BEGIN

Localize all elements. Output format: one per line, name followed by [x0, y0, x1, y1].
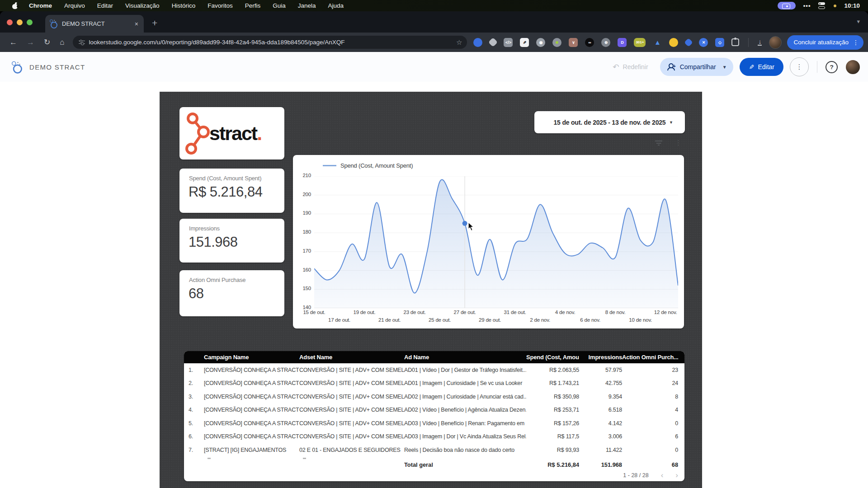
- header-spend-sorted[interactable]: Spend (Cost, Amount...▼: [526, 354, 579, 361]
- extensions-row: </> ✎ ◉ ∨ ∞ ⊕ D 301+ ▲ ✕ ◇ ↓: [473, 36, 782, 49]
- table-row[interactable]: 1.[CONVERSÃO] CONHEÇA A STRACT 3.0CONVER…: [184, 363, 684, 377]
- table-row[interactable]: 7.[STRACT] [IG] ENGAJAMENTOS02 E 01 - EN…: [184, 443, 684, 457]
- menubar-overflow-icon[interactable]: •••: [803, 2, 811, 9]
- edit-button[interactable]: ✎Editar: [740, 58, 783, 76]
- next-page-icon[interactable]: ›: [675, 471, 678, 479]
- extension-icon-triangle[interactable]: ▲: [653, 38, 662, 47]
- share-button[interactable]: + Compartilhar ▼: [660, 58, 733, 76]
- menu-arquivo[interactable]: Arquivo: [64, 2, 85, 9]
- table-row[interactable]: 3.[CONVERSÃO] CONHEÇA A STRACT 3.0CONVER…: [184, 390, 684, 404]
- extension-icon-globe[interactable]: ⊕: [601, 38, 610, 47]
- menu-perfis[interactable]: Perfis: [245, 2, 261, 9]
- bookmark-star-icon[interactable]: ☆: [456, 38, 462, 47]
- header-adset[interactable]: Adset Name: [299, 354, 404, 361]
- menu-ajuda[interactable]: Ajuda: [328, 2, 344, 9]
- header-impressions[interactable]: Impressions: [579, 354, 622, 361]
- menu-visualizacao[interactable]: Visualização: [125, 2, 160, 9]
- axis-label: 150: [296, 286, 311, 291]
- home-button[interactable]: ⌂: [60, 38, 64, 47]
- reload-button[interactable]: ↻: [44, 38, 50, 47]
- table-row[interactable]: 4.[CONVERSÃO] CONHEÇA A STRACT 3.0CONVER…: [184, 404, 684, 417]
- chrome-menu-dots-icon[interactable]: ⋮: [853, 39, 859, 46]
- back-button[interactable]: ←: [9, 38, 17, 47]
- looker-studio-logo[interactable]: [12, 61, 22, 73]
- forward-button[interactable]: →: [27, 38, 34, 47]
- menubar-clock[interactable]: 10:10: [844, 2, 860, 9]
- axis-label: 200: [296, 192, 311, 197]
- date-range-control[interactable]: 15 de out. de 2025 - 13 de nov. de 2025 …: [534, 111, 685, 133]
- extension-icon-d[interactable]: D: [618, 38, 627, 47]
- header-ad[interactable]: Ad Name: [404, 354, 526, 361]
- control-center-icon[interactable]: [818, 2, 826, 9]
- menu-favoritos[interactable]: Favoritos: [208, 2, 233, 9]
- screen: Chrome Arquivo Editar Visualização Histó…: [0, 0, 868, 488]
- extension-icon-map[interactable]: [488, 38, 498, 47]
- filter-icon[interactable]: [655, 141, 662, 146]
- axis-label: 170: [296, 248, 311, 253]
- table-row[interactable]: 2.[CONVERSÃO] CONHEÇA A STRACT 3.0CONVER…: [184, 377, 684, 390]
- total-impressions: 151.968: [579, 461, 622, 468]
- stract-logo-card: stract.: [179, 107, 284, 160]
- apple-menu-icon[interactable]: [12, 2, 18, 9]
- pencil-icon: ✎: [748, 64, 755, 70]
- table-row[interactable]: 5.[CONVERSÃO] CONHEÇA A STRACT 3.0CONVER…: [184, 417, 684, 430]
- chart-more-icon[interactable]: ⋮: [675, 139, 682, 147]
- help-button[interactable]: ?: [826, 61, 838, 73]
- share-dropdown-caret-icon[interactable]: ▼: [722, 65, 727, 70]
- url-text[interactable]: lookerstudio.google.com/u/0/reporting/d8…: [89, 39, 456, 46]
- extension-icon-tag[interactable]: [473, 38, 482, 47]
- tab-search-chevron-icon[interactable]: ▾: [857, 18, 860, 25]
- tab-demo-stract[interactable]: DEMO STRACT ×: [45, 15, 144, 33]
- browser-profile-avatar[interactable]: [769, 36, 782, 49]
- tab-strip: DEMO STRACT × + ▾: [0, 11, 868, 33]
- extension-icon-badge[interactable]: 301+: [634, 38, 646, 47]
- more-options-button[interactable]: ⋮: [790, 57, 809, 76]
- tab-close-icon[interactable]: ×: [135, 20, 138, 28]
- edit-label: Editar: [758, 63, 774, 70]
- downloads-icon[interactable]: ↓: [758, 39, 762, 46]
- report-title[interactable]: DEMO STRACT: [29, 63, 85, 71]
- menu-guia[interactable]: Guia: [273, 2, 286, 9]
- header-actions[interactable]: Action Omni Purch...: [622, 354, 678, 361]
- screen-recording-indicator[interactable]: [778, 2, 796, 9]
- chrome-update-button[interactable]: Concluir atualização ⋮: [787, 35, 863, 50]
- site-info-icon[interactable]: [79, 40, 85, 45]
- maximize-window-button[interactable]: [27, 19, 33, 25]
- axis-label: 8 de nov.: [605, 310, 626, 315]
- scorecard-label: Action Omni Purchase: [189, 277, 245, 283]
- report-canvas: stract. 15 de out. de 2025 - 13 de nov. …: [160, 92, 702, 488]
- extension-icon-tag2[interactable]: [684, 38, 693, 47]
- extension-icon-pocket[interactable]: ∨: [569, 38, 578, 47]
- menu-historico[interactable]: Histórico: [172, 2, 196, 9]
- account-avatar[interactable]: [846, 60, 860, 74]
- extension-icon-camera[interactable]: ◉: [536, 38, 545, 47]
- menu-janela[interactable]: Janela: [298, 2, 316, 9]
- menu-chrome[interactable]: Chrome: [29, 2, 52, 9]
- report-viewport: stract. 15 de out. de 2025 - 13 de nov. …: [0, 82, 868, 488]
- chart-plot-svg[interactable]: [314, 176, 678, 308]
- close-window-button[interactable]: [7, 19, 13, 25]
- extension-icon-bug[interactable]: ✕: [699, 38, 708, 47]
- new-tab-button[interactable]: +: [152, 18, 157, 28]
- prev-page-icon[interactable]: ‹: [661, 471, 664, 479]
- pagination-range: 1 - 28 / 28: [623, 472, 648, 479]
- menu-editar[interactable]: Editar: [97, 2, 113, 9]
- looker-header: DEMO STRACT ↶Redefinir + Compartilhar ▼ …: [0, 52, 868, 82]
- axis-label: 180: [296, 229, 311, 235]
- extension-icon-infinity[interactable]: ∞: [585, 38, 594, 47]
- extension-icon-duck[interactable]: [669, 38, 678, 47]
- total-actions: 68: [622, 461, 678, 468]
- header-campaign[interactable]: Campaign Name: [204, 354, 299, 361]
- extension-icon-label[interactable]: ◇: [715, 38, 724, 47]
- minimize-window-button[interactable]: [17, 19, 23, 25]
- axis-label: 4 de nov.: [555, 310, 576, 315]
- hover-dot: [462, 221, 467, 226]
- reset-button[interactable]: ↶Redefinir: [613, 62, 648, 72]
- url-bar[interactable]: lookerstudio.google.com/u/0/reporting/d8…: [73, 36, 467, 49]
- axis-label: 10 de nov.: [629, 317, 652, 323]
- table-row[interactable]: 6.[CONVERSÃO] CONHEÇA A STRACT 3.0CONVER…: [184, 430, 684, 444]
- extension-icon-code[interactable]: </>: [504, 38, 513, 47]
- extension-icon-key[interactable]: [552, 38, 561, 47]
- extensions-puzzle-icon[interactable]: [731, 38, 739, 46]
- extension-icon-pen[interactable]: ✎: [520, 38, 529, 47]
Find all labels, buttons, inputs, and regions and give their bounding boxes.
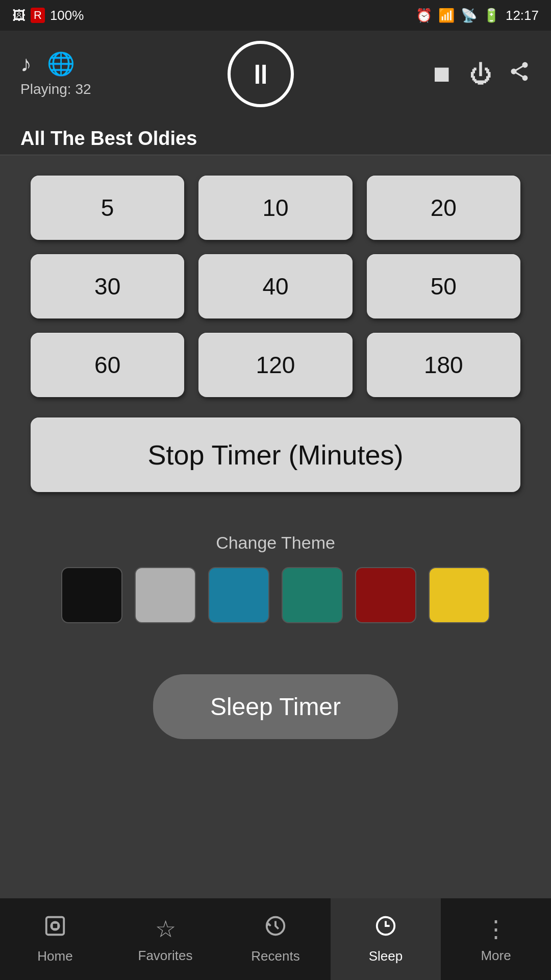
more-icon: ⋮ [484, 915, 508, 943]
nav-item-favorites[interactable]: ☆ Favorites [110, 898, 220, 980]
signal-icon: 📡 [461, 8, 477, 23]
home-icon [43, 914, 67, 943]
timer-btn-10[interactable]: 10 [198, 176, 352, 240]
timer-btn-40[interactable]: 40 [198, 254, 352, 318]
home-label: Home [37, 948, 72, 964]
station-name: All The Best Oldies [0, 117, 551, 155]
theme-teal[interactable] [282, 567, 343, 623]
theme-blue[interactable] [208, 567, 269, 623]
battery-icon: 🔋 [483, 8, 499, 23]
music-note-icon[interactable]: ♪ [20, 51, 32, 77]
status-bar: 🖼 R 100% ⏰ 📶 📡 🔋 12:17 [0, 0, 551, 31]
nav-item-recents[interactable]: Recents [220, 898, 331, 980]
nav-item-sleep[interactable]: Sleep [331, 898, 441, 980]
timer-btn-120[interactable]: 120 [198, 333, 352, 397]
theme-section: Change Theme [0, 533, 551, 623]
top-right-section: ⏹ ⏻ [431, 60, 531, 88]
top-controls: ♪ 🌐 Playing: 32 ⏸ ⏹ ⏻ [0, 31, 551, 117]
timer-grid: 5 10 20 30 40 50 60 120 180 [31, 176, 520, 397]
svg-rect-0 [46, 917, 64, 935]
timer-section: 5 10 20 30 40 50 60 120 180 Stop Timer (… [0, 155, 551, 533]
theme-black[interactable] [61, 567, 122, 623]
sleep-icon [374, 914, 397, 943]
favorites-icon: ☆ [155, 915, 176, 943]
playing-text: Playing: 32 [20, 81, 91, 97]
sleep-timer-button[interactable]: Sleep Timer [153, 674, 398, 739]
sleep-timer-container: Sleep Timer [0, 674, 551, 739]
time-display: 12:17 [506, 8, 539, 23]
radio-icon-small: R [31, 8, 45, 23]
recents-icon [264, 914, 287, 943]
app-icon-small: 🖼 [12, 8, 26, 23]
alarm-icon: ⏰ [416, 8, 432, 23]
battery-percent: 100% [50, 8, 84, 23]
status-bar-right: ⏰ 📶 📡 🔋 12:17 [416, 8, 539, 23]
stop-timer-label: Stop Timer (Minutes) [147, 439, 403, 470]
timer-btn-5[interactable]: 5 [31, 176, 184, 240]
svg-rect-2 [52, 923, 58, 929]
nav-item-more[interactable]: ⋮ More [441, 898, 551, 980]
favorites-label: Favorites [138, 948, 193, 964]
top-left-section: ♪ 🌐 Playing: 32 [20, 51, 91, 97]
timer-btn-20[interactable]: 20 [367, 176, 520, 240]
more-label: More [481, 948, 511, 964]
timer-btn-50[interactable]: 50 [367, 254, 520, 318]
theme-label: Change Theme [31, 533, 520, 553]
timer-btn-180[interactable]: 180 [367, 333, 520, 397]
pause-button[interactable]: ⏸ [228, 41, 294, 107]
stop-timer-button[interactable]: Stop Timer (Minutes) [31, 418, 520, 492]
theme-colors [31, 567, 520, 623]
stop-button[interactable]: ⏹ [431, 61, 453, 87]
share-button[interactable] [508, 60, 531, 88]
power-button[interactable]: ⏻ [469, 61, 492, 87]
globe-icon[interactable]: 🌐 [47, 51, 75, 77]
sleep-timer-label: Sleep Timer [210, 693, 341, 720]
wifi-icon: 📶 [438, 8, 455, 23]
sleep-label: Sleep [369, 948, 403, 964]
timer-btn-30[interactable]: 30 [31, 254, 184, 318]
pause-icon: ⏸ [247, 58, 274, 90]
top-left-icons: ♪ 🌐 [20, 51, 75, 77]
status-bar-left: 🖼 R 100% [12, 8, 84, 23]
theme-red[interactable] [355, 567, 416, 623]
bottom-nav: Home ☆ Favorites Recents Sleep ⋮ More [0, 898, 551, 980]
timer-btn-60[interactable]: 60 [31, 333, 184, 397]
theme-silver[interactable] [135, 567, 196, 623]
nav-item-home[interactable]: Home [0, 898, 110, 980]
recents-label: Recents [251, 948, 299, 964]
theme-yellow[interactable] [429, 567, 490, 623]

END

- WHAT YOU NEED TO DO -
All lines holding the word "Compartilhar" must be copied from the data.

- EXERCISE SOLUTION -
- share-button[interactable]: + Compartilhar ▼: [660, 58, 733, 76]
- looker-header: DEMO STRACT ↶Redefinir + Compartilhar ▼ …: [0, 52, 868, 82]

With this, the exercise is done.